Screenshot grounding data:
####

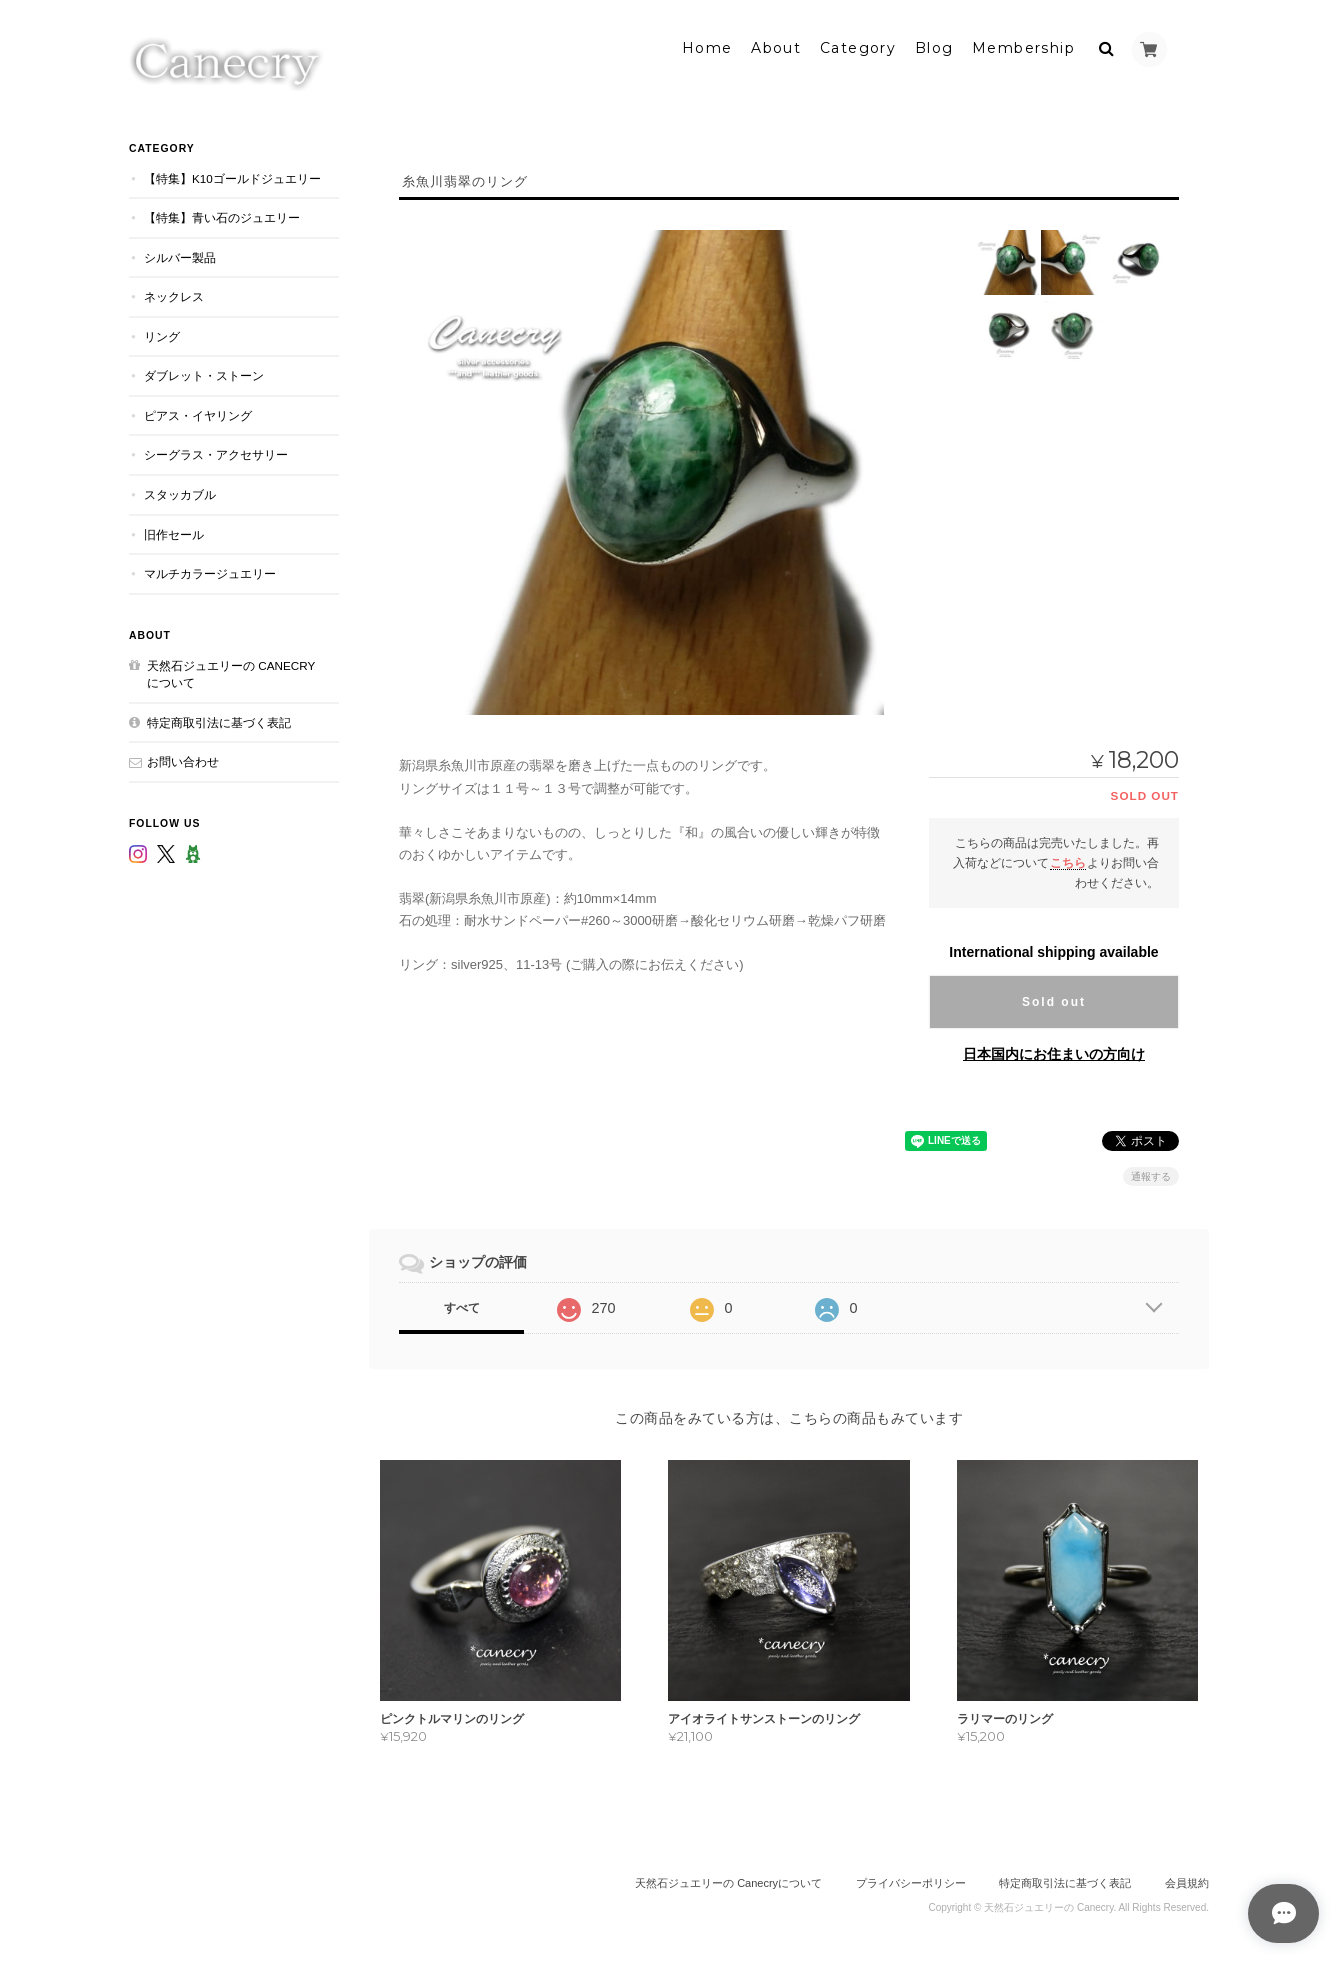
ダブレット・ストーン (204, 373)
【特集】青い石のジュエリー (222, 215)
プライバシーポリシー (911, 1881)
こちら (1068, 860)
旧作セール (174, 532)
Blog (934, 47)
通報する (1151, 1174)
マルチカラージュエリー (210, 571)
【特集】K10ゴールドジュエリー (232, 176)
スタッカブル (180, 492)
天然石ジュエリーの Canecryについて (231, 672)
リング (162, 334)
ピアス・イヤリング (198, 413)
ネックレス (174, 294)
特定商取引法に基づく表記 (219, 720)
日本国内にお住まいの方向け (1054, 1052)
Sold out (1054, 1000)
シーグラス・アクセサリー (216, 453)
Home (707, 47)
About (776, 47)
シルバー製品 (180, 255)
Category (858, 47)
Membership (1023, 47)
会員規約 (1187, 1881)
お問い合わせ (183, 759)
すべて (462, 1306)
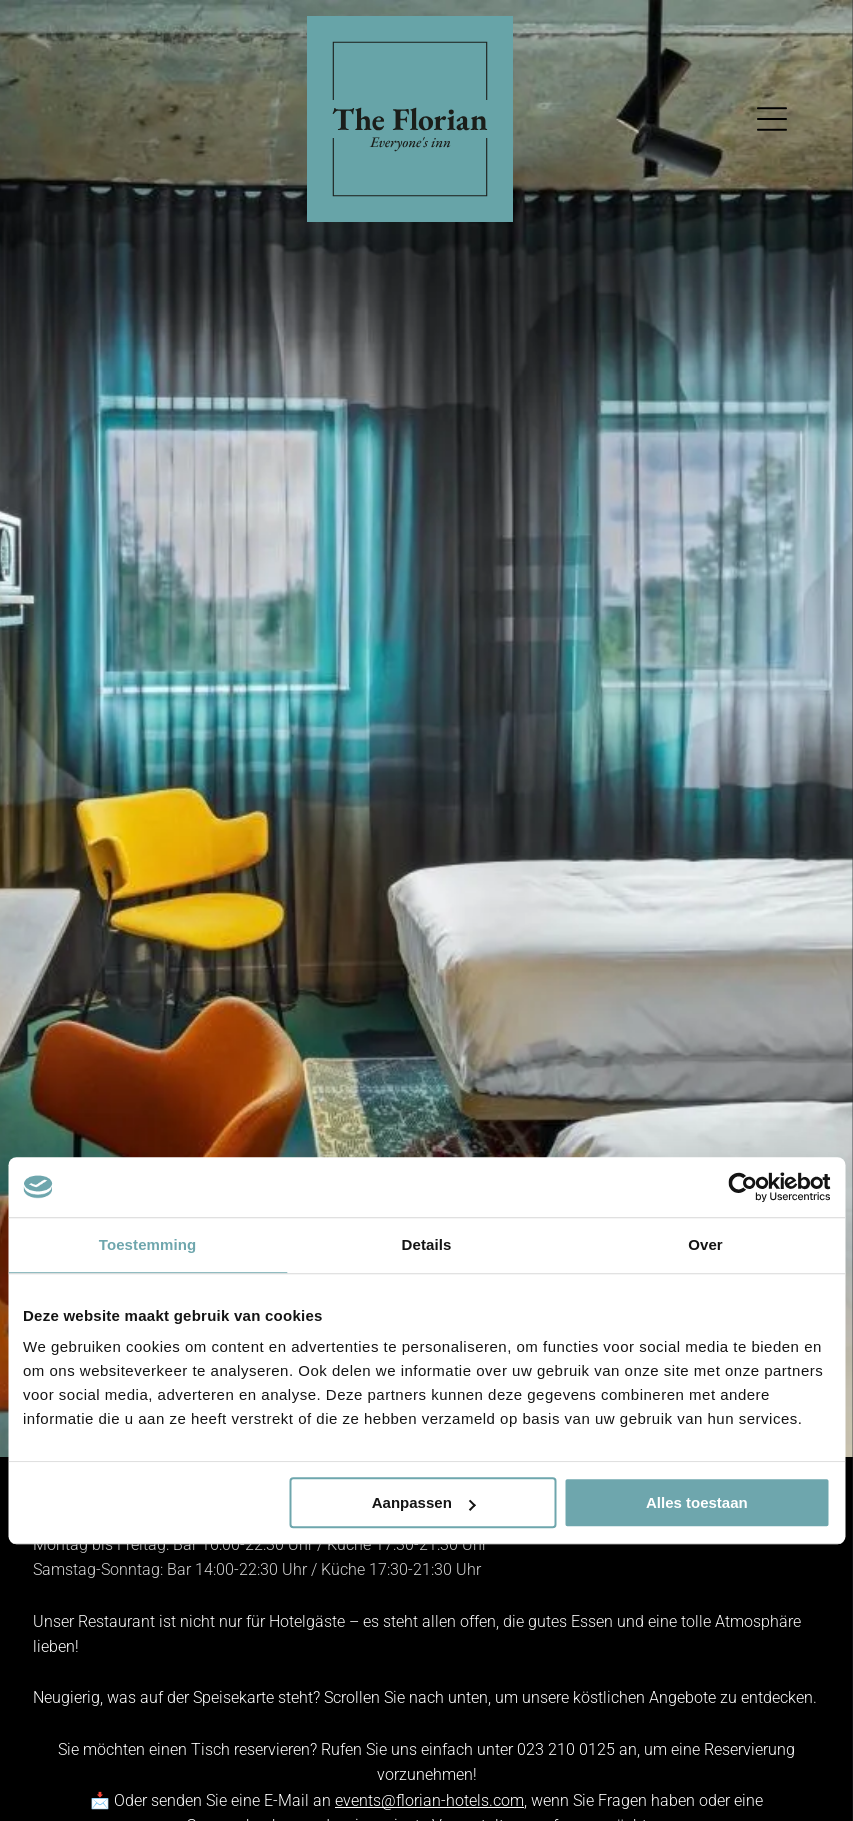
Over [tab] (705, 1244)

####

• [TASK INSTRUCTIONS]: Please copy the data shown above, line by line and exactly, omitting the images.

• [ANSWER]:
ダブレット・ストーン (204, 373)
【特集】青い石のジュエリー (222, 215)
プライバシーポリシー (911, 1881)
こちら (1068, 860)
旧作セール (174, 532)
Blog (934, 47)
通報する (1151, 1174)
マルチカラージュエリー (210, 571)
【特集】K10ゴールドジュエリー (232, 176)
スタッカブル (180, 492)
天然石ジュエリーの Canecryについて (231, 672)
リング (162, 334)
ピアス・イヤリング (198, 413)
ネックレス (174, 294)
特定商取引法に基づく表記 (219, 720)
日本国内にお住まいの方向け (1054, 1052)
Sold out (1054, 1000)
シーグラス・アクセサリー (216, 453)
Home (707, 47)
About (776, 47)
シルバー製品 (180, 255)
Category (858, 47)
Membership (1023, 47)
会員規約 (1187, 1881)
お問い合わせ (183, 759)
すべて (462, 1306)
Over [tab] (705, 1244)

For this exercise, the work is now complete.